** Work item **
Reproduce all lines of the listing below in which the word "Κυριακή" occurs.

** Input **
* * * *

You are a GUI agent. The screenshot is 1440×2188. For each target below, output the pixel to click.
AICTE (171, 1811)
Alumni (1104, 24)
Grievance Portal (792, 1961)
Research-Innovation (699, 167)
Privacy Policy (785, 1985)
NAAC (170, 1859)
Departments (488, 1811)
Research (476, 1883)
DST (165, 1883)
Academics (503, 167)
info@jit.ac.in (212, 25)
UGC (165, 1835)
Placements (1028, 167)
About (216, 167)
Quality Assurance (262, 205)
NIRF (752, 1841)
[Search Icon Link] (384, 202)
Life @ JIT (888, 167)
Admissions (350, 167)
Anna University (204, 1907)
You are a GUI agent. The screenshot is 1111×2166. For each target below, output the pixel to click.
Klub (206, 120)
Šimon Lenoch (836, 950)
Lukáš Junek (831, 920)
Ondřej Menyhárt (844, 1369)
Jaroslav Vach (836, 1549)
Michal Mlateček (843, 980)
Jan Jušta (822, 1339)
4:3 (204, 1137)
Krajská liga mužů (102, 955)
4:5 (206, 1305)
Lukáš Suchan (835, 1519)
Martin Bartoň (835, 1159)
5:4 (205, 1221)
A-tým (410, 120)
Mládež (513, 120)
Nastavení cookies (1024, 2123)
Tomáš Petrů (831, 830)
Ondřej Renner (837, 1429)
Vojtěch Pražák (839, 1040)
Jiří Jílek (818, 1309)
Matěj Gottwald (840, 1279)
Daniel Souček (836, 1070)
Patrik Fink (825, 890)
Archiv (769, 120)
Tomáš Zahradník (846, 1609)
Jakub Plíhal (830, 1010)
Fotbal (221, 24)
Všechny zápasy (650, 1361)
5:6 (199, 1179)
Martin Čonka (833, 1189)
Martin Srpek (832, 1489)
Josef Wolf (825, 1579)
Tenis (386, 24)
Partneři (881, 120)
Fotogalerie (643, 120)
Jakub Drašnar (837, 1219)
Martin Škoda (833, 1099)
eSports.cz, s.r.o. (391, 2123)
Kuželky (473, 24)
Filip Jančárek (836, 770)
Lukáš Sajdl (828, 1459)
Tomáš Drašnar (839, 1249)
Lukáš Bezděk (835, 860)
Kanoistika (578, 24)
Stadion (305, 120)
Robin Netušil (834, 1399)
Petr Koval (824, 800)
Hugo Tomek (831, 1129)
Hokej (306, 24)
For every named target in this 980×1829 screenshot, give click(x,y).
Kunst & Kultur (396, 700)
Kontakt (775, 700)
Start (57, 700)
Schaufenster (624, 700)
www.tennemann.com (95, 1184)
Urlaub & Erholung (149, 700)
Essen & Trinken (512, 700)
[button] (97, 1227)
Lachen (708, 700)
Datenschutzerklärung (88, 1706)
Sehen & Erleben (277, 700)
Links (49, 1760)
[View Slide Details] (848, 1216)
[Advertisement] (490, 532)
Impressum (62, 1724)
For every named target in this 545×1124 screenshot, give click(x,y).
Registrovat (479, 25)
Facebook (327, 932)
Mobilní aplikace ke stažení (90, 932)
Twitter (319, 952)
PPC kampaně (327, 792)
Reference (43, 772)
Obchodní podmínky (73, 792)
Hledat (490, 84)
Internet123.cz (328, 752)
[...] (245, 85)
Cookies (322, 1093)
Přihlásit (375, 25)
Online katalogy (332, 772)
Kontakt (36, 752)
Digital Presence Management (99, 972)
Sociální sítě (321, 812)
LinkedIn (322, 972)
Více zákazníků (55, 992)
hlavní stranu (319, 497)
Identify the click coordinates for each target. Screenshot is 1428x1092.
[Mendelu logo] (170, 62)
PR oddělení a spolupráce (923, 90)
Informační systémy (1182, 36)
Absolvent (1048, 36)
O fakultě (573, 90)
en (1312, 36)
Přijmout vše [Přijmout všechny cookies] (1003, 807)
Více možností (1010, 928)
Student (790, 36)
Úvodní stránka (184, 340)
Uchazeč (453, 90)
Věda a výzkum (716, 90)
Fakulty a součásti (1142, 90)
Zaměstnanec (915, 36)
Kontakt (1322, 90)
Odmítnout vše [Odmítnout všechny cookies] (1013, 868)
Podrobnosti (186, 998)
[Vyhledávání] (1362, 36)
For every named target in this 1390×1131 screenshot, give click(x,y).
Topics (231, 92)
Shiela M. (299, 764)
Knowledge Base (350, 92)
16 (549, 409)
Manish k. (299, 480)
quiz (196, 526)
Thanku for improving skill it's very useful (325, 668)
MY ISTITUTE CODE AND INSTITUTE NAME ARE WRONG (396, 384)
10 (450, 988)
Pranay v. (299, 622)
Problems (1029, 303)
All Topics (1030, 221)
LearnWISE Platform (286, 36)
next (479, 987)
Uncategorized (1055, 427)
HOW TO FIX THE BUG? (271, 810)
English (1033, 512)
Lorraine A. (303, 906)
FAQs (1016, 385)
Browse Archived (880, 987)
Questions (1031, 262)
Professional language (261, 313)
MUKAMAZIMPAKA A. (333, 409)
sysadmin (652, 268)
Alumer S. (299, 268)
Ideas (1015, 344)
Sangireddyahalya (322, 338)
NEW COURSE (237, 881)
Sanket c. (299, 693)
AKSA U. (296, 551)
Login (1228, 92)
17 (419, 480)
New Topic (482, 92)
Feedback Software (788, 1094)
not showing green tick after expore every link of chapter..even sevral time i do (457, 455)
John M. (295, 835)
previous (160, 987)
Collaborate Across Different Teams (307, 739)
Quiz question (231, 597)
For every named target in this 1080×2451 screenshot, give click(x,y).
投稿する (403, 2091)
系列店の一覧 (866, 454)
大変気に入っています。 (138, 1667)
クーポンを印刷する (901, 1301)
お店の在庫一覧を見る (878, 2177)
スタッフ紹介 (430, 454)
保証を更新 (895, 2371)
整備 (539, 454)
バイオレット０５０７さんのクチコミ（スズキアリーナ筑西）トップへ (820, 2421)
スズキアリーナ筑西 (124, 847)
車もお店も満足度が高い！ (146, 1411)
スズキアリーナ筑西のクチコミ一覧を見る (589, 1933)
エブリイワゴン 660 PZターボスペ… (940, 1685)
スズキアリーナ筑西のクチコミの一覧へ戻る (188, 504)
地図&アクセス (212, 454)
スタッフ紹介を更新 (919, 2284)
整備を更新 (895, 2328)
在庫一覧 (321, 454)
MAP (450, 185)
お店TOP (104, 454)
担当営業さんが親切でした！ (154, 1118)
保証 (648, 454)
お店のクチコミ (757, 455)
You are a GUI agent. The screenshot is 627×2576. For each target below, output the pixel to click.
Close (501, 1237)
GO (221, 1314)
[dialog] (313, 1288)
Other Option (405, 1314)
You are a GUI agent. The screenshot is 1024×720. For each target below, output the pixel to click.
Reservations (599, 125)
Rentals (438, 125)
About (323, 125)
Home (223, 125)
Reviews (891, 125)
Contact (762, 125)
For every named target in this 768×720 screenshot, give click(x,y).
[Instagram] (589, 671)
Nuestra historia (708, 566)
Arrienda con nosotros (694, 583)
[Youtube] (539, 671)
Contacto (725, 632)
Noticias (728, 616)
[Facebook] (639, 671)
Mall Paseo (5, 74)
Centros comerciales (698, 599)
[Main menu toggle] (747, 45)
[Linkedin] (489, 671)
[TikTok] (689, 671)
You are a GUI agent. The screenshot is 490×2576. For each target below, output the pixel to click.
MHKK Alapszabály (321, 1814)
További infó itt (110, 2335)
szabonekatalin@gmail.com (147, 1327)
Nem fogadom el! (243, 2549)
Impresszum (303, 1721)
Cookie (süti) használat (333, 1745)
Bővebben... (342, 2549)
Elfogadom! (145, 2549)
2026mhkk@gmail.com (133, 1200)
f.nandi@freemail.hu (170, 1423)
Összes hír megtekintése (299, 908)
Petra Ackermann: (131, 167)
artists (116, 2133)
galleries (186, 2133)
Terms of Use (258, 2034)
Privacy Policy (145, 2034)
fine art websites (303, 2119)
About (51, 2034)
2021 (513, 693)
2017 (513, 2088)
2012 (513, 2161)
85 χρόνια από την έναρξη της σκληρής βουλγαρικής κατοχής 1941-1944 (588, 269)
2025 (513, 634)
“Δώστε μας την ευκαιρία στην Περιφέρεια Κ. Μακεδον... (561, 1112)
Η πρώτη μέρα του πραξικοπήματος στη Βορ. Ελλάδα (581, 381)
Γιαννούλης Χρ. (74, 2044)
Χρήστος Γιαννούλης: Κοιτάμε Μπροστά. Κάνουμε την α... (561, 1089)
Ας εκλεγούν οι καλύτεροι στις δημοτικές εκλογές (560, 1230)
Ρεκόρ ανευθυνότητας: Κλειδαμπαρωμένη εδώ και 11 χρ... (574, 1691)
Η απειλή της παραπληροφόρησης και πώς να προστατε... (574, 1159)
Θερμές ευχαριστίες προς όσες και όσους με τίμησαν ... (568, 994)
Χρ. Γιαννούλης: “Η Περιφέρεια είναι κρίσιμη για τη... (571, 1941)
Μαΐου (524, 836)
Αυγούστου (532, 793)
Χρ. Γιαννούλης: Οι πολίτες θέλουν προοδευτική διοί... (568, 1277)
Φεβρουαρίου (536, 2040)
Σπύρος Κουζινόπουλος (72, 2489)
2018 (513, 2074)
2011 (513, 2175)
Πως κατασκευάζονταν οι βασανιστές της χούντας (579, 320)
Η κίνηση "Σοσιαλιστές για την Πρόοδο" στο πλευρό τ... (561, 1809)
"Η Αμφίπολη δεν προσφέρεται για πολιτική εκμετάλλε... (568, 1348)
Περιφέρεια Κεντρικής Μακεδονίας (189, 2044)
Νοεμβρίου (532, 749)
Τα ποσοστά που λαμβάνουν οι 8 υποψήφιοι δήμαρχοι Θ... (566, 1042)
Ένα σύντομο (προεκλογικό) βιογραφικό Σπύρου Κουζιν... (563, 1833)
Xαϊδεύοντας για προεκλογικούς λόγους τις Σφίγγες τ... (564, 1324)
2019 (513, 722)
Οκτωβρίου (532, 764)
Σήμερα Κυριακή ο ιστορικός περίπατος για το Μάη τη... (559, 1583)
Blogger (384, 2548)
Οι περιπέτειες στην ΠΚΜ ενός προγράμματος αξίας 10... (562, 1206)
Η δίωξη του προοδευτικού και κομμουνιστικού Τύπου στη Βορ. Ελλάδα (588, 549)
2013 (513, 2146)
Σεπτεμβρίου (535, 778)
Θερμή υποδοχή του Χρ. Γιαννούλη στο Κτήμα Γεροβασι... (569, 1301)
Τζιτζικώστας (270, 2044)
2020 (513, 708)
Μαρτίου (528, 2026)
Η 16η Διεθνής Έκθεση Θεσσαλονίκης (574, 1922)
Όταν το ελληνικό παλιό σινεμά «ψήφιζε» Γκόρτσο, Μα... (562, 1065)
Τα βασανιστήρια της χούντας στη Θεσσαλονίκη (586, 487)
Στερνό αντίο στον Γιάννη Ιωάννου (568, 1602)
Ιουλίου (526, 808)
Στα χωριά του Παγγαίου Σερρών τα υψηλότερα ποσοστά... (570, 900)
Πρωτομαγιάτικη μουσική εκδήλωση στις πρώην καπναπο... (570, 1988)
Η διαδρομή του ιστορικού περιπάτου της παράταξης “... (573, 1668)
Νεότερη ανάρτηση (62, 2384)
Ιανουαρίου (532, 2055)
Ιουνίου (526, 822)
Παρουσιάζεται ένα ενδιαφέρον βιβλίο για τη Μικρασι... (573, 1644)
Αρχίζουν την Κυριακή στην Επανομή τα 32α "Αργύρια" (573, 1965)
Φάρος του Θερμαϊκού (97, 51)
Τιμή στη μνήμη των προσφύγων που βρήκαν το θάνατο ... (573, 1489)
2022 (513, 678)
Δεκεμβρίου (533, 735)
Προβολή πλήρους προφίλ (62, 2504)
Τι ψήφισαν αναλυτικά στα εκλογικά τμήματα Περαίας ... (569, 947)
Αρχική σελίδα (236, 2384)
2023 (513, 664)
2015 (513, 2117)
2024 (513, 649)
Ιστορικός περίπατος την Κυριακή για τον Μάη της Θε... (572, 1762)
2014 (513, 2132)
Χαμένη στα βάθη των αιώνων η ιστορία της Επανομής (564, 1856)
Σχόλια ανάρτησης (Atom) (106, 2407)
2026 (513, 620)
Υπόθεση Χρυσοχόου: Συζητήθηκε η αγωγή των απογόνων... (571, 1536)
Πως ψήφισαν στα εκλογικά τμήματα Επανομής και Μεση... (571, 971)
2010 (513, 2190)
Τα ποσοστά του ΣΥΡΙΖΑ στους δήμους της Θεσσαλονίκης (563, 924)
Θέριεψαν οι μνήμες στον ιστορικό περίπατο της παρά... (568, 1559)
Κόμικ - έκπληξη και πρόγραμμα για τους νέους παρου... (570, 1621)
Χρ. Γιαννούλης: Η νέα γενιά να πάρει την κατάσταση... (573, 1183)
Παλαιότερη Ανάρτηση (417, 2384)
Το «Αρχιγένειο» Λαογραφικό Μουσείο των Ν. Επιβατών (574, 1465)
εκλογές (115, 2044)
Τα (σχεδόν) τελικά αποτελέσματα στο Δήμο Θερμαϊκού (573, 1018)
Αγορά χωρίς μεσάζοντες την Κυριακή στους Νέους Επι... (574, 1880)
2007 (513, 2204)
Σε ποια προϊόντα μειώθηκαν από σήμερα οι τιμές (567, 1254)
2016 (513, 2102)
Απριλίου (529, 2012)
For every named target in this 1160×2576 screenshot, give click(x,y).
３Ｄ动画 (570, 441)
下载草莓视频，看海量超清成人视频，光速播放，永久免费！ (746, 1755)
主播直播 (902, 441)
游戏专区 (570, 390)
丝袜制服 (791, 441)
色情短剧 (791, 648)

* * * *

** The completed task **
Σήμερα Κυριακή ο ιστορικός περίπατος για το Μάη τη... (559, 1583)
Αρχίζουν την Κυριακή στην Επανομή τα 32α "Αργύρια" (573, 1965)
Ιστορικός περίπατος την Κυριακή για τον Μάη της Θε... (572, 1762)
Αγορά χωρίς μεσάζοντες την Κυριακή στους Νέους Επι... (574, 1880)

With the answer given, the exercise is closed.